### Instructions for the task
Work through the entries below and show every line in which "imprimer" is found.

### Data for analysis
------------

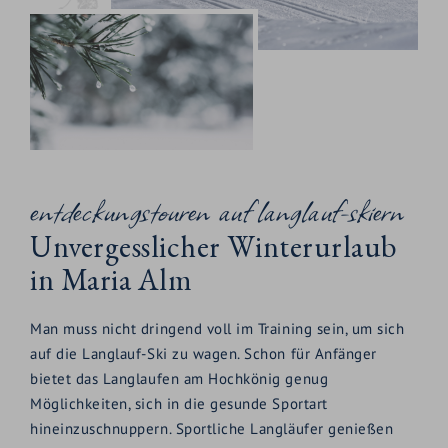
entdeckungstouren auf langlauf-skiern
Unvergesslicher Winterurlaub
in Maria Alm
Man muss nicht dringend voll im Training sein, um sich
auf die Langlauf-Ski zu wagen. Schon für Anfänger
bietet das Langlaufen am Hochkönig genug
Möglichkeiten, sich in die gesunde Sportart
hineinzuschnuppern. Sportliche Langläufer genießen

------------

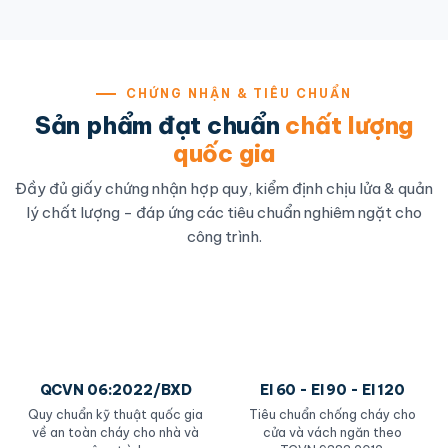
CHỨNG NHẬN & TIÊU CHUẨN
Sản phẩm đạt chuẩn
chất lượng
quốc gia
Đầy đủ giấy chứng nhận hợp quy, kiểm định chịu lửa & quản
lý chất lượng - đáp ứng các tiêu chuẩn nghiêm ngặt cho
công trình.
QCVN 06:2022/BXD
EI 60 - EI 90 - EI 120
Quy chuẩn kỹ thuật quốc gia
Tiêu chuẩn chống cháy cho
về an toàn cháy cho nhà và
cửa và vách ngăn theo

------------

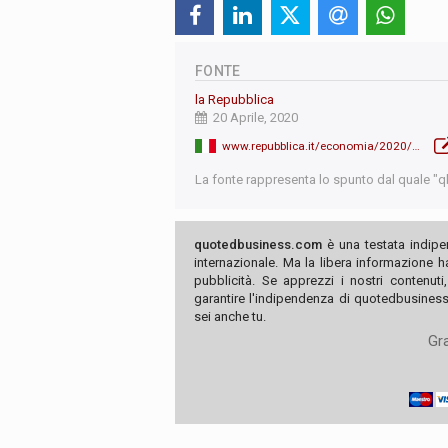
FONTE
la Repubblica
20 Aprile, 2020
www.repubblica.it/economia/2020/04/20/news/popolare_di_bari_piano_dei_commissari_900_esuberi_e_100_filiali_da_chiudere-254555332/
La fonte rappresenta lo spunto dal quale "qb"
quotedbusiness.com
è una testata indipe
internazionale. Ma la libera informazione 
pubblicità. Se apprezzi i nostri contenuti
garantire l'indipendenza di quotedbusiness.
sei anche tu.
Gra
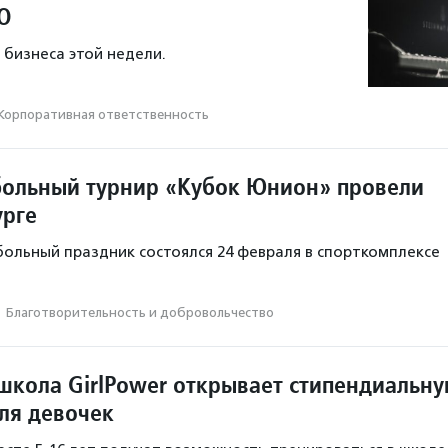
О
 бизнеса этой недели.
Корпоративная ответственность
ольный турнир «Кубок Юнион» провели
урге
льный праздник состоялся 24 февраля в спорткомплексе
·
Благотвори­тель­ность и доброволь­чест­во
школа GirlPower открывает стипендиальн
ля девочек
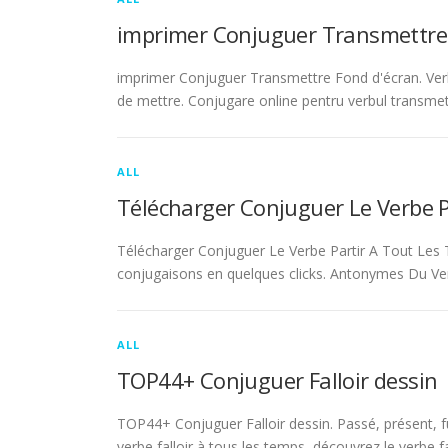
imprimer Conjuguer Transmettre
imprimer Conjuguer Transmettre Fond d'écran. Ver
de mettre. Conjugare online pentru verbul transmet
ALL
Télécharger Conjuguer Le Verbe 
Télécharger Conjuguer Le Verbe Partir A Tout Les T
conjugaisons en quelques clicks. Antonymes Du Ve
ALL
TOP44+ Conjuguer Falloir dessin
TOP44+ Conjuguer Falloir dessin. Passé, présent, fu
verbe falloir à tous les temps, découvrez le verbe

------------

### Response to the exercise
imprimer Conjuguer Transmettre
imprimer Conjuguer Transmettre Fond d'écran. Ver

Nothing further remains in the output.